Norwegian Hydrogen has received NOK 20 million in grants from the Swedish Energy Agency for the construction of a hydrogen filling station in Visby on Gotland. “Another important milestone for us,” says Per Øyvind Voie, Managing Director for refueling in Norwegian Hydrogen.
“This marks the start of building a new network of hydrogen filling stations aimed directly at heavy transport and is thus a major and important milestone for us. When the station opens, it will have a capacity of at least 1500kg of hydrogen per day, which is enough to fill 30-40 heavy-duty trucks.”

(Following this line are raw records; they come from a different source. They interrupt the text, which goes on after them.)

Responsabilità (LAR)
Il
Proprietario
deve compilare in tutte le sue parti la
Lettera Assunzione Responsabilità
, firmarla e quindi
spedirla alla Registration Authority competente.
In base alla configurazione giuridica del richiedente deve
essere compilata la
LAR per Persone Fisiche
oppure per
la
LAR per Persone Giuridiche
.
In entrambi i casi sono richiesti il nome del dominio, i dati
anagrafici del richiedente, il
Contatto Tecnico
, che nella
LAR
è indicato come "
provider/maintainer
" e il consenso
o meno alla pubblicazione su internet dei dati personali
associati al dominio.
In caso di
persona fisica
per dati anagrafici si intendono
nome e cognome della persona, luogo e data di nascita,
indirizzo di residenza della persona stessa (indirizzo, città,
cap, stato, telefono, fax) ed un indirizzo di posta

The support Norwegian Hydrogen has received comes from a support program called Regional Electrification Pilots. Through the program, the Swedish Energy Agency has provided support for a total of 13 new hydrogen fueling stations. The grant is intended to cover 100% of the costs, but Voie assumes that the total cost will be somewhat higher than SEK 20 million. “We see that the prices of equipment have increased significantly lately, and the grant will therefore not cover the entire investment. The overall support rate will nevertheless be very good compared to for instance in Norway.”
In Norway, the maximum support rate for filling stations is 40%. But first, an end customer must have invested in heavy trucks. “I would encourage Norwegian politicians to learn from Sweden. The infrastructure must be in place first if we are to succeed in cutting emissions from heavy transport, and then the level of support must be increased. In Sweden, they launch competitions to decide who should receive grants to build their infrastructure.

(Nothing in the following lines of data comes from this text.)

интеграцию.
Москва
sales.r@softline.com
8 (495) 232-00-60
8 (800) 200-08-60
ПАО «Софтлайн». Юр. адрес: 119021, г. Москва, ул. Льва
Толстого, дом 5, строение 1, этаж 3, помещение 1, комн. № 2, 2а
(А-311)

Norwegian Hydrogen has great ambitions and is in the process of building a network of hydrogen fueling stations aimed at heavy transport throughout the entire Nordic region. Last week, it was announced that the company acquired HydRe Oy, a Helsinki-based company hydrogen fueling company, focusing on Finland and the Baltics.
“We are actively working to find relevant locations, develop them, get in touch with potential customers, and trigger public support in order to expand the network as quickly as possible. Our goal is for trucks and other heavy vehicles to be able to drive emission-free. Then the infrastructure must be in place – and we will take a lead I this process,” concludes Per Øyvind Voie.